От эдаких слов Первак едва не взвыл. Бывают на свете колдовки, бывают волхвы и пророчицы. А есть его жена. Что Шулла ни скажет, все наоборот делается. Сердцем чуяла, что носит мальчика, – родила двух дочек. Чуяла теплую зиму – ударили морозы. Ночь костров она тоже пророчила мирную, а вона как повернулось.

– Может, взаправду стоит переговорить. Ну как нормальный мужик окажется?

Калитка скрипнула, и обнадеженный Первак приподнялся навстречу, но оказалось, то с ночной прогулки возвращается жирный полосатый кот.
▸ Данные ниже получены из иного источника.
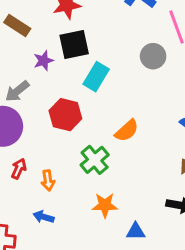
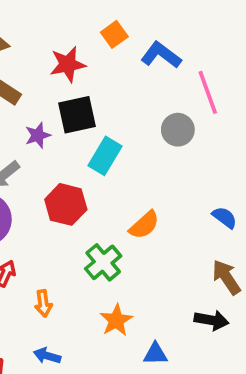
orange arrow: (48, 180) -> (43, 303), moved
orange star: (105, 205) -> (116, 320), turned -30
blue arrow: (44, 217) -> (47, 356), moved

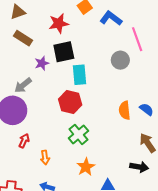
cyan rectangle: (105, 156) -> (80, 75), turned -36
red hexagon: (66, 204) -> (70, 102), moved
orange semicircle: (144, 225) -> (125, 110), moved, turned 126

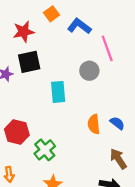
cyan rectangle: (80, 75) -> (58, 92), moved
red hexagon: (70, 102) -> (17, 132), moved

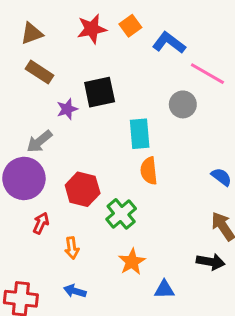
red star: (24, 32) -> (92, 29), moved
pink line: (107, 48) -> (207, 74), turned -40
orange semicircle: (94, 124) -> (149, 171), moved

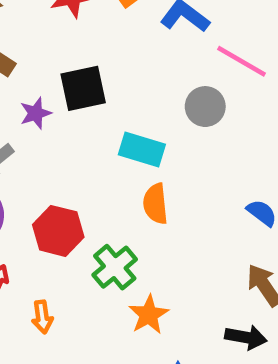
cyan rectangle: (140, 134) -> (142, 149), turned -68
orange star: (132, 262) -> (149, 315), moved

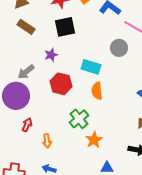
black square: (83, 88) -> (65, 27), moved
purple star: (36, 113) -> (51, 55), moved
red hexagon: (58, 231) -> (61, 84), moved

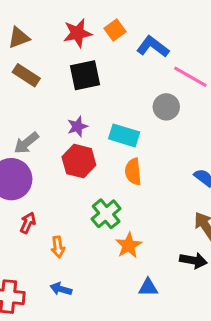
purple star: (51, 55) -> (77, 126), moved

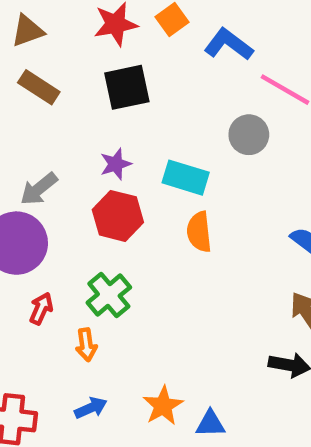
green cross: (106, 214) -> (109, 295), moved
orange star: (129, 245) -> (163, 406), moved
blue triangle: (148, 288) -> (210, 424), moved
blue arrow: (61, 289) -> (91, 408), turned 140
Староста схватился за кружку с медом, но к губам так и не поднес, лишь стукнул ею со всей дури по маленькому столику и крикнул:

– Ну так не идет же, паскудник!

Медовуха расплескалась, попала на штаны и рубаху, Первак скорее стер ее, покуда жена не заметила, но пятна все одно остались. Тогда Шулла отодвинула чашку подальше и уселась к мужу на колени – словно одеяло пуховое укутало! Мягкая и теплая, она умела окружить мужа любовью что двадцать лет назад, что нынче. Разве что держать ее стало самую малость тяжелее, но разве это беда?
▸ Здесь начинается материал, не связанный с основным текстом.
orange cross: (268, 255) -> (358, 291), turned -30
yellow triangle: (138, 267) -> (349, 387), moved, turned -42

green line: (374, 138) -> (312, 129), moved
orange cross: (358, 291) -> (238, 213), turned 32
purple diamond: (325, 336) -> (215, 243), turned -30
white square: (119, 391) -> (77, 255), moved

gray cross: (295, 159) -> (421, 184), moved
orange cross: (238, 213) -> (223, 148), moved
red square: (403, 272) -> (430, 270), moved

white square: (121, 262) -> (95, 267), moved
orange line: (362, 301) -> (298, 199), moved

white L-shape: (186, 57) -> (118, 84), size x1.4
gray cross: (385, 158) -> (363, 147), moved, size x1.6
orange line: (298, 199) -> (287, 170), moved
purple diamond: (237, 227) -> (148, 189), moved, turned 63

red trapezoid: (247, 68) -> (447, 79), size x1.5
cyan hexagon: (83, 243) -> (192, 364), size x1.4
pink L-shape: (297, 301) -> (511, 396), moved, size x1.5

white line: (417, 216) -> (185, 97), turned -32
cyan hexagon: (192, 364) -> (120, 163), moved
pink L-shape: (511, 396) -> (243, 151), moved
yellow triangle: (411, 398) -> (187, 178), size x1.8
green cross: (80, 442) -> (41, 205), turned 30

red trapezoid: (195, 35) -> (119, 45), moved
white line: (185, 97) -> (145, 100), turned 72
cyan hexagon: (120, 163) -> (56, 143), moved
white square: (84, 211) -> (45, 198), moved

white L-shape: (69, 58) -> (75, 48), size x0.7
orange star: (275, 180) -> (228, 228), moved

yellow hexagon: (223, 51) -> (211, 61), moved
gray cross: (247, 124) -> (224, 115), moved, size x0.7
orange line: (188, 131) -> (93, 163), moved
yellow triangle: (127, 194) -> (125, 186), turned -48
Первак обхватил ее, насколько хватило рук, и уткнулся носом в пышущую теплом, как тесто всходящее, грудь.

– И за что мне такая ноша… – устало пробормотал он.

Шулла обняла мужа в ответ, а того, что вторая чашка с медовухой полетела на пол, никто уже и не заметил. Она прошептала:

– Кому-то же надо ее нести. Вместе управимся. Сердцем чую…
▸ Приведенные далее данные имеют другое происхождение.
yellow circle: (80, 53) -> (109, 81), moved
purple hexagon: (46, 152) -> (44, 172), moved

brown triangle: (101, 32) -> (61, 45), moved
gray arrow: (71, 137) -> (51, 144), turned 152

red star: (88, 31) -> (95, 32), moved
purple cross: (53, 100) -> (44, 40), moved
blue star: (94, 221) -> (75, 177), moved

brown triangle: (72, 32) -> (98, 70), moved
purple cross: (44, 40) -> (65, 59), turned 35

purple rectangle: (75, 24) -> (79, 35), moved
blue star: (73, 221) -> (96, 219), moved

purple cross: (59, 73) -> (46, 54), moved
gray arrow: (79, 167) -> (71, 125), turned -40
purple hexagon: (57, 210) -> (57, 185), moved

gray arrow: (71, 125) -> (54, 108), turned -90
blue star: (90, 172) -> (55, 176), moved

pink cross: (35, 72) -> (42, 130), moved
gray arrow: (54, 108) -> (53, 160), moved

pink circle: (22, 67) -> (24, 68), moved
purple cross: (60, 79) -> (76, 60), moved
Змеелов не явился к старосте ни с рассветом, ни когда поднялись даже самые заядлые яровчанские лежебоки. Первак с женой успели приговорить медовуху, вздремнуть, проснуться, накормить и выгнать к пастуху скотину, проведать дочерей у тетки: не натворили ли чего? Но колдуна так и не было.

– Что же, – решил староста, поглаживая бороду, в которой прибавилось не так уж много седины за последние годы, – стало быть, пойду к нему сам. Чать, еще не старик, ноги не отсохнут. Если, конечно, – Первак нервно усмехнулся, – колдун тому не поспособствует…

– Ну и сходи, – поддержала его Шулла. – И я с тобой схожу.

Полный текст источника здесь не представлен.